Directions for this task -> Tell how many lines in the data contain the string "Formula", using a single number as the whole reply.

Stored items ->
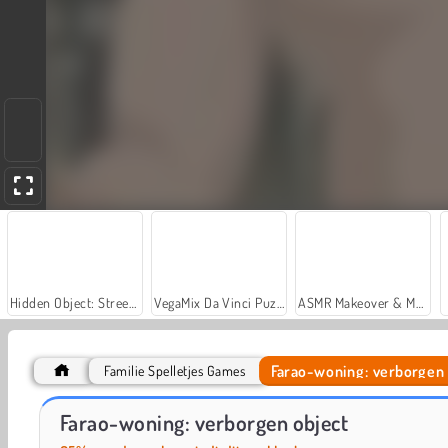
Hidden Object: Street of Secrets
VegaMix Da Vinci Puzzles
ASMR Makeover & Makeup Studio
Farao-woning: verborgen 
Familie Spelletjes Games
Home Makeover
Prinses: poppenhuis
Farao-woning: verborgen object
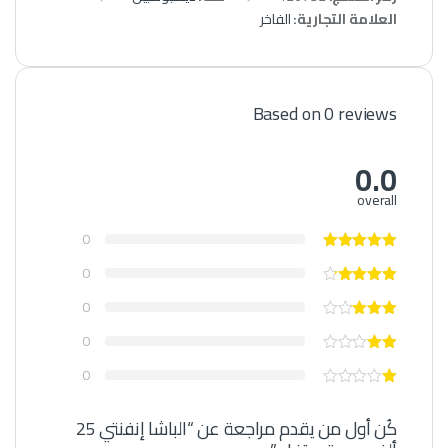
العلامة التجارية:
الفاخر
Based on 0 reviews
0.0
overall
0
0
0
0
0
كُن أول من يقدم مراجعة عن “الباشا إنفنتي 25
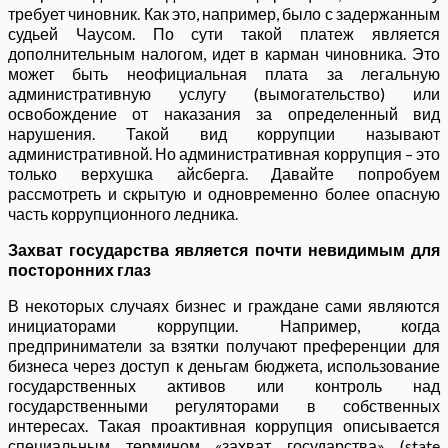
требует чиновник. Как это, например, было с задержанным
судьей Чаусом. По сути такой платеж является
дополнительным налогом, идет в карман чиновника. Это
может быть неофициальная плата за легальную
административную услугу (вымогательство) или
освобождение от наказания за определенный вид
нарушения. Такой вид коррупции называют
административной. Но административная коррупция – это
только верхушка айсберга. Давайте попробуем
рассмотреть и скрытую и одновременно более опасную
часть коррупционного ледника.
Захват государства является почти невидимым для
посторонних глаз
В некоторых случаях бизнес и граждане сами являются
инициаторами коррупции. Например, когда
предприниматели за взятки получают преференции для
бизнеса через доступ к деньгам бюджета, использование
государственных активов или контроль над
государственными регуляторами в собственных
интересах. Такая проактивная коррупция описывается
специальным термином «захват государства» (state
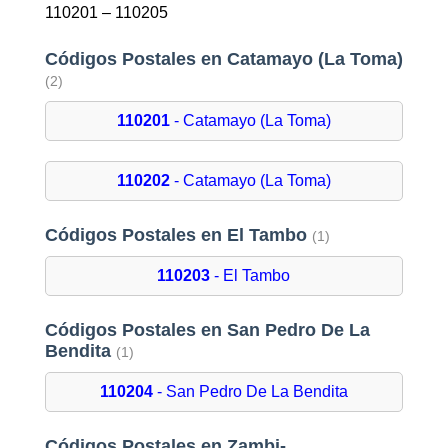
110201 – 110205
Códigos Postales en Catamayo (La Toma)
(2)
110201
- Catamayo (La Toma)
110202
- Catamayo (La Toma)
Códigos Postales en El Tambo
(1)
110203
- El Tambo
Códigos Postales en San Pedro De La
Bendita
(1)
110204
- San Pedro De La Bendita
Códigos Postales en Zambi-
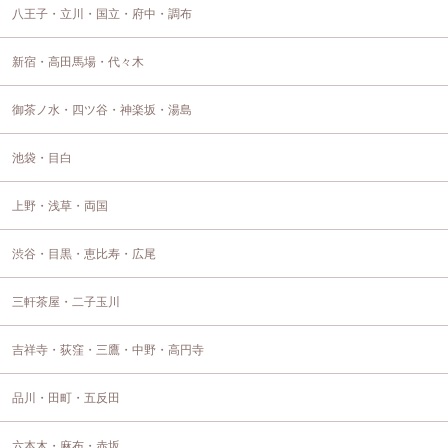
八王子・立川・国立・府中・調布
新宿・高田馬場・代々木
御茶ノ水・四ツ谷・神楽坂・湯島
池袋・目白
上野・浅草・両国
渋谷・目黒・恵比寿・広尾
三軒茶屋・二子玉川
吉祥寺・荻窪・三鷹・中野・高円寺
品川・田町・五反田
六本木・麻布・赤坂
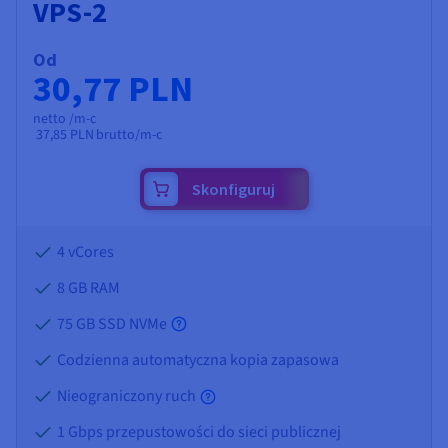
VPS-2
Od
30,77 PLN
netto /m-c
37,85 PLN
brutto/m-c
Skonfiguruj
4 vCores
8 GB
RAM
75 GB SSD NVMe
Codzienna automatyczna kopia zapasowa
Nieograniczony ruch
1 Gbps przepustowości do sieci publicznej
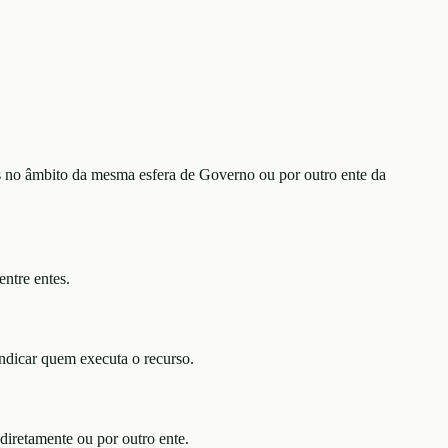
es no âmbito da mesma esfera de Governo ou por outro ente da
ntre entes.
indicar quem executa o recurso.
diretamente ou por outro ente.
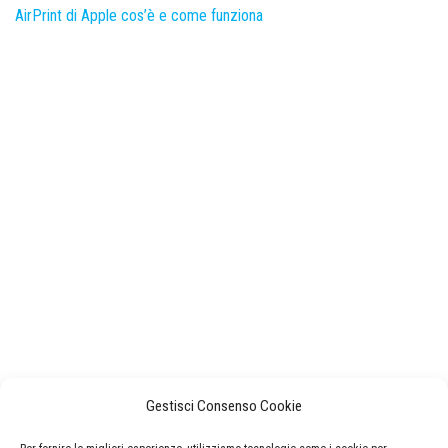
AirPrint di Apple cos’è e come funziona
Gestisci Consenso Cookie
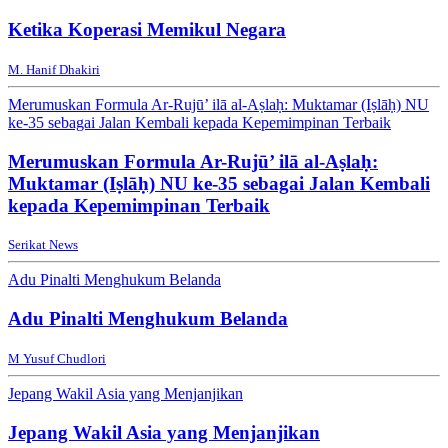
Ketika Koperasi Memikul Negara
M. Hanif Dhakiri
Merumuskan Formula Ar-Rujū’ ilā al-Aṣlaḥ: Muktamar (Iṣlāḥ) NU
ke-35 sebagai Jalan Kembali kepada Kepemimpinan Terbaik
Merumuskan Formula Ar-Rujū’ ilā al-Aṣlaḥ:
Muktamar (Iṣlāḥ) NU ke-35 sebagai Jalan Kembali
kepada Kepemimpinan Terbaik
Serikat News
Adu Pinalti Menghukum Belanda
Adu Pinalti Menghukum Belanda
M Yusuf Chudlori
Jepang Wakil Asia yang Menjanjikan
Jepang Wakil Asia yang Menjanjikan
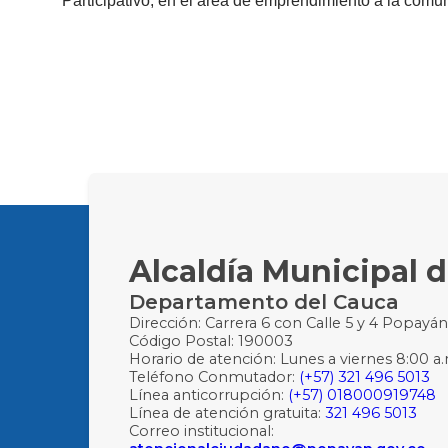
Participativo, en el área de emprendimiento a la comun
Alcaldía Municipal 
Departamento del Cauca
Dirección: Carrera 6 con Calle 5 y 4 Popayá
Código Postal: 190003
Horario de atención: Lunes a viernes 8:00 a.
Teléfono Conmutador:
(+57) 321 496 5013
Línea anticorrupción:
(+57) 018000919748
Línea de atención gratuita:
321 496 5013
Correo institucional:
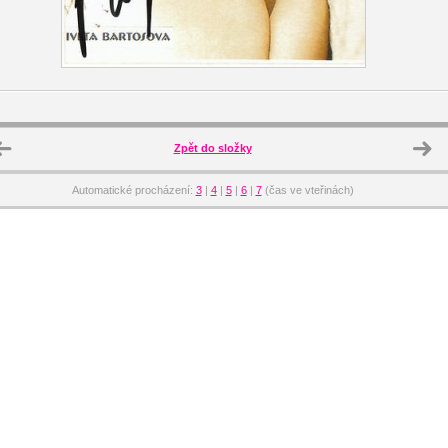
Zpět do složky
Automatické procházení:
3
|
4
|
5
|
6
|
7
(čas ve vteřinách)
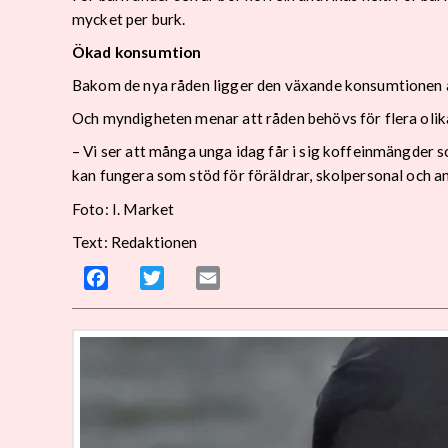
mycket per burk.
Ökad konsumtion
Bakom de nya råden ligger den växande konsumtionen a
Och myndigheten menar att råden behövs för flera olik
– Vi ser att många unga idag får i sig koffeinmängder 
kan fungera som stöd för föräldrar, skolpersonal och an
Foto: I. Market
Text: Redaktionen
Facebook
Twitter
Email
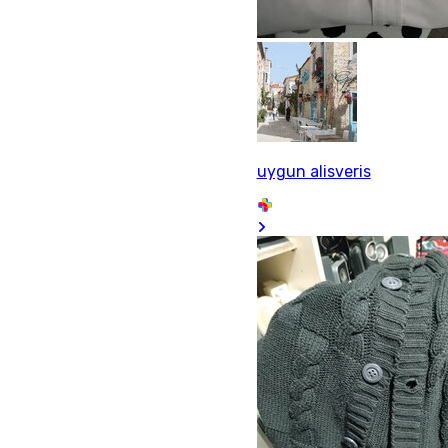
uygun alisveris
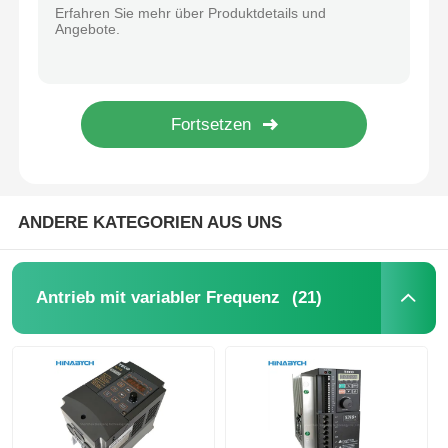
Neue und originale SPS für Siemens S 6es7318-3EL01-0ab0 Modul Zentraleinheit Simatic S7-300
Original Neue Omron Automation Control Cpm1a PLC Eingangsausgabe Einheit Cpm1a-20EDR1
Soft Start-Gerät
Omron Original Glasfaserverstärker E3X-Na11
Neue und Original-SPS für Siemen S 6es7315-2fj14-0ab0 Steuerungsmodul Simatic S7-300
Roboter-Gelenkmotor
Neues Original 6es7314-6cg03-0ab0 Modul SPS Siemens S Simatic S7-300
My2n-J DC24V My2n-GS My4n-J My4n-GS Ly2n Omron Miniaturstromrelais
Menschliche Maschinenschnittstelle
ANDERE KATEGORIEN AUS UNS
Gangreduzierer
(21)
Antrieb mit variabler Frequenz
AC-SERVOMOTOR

==

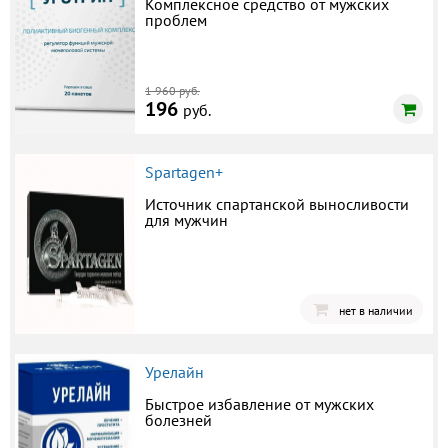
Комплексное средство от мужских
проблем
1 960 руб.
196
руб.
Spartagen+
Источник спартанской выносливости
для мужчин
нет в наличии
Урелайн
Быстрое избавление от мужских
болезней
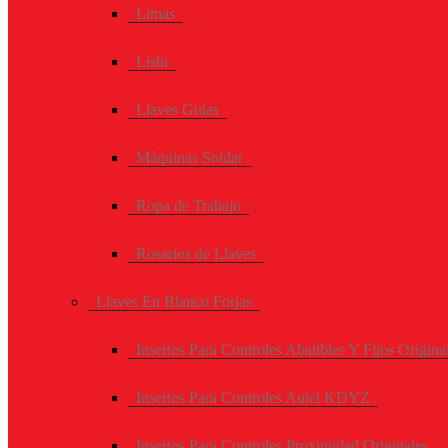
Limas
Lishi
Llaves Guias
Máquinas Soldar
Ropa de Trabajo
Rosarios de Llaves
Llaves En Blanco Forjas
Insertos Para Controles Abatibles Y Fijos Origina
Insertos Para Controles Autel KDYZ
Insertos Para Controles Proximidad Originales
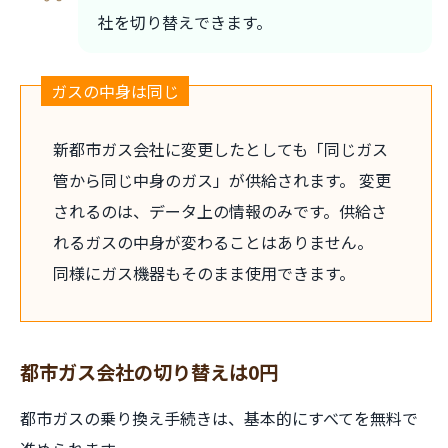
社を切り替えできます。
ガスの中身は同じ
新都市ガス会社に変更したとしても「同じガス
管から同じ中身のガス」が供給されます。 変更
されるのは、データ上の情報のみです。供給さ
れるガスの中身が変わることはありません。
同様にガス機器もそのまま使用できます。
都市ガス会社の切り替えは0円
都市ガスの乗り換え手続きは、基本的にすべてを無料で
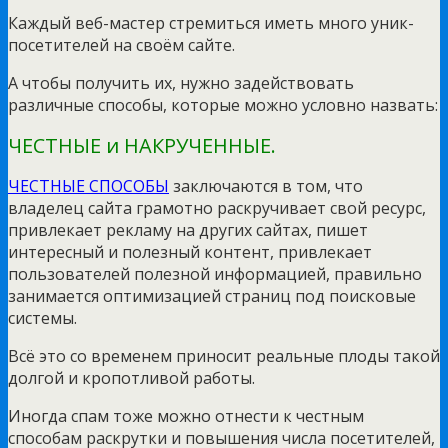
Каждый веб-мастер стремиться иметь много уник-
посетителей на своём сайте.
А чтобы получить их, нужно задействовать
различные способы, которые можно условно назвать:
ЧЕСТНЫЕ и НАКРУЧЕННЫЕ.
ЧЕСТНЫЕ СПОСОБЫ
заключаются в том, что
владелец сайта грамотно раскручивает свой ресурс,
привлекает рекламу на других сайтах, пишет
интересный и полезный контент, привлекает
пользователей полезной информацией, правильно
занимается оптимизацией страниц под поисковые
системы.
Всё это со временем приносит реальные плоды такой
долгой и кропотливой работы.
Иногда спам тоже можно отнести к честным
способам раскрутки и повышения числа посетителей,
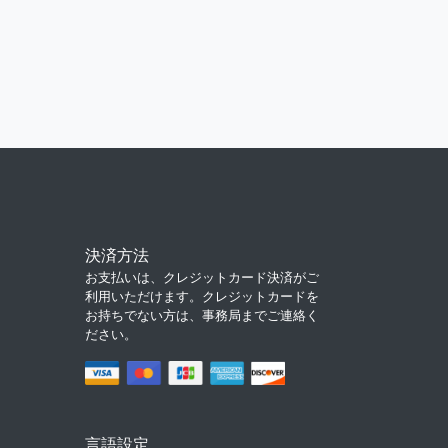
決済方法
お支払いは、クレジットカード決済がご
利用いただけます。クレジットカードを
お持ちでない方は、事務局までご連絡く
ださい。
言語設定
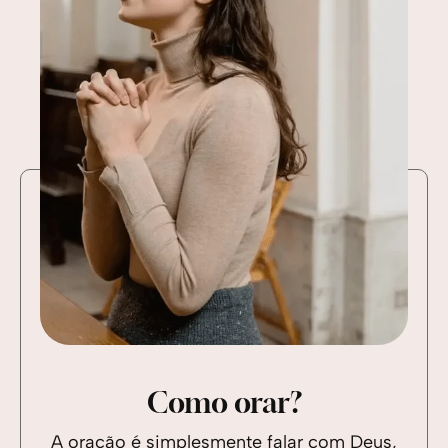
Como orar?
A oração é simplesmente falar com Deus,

Problem solution -> 2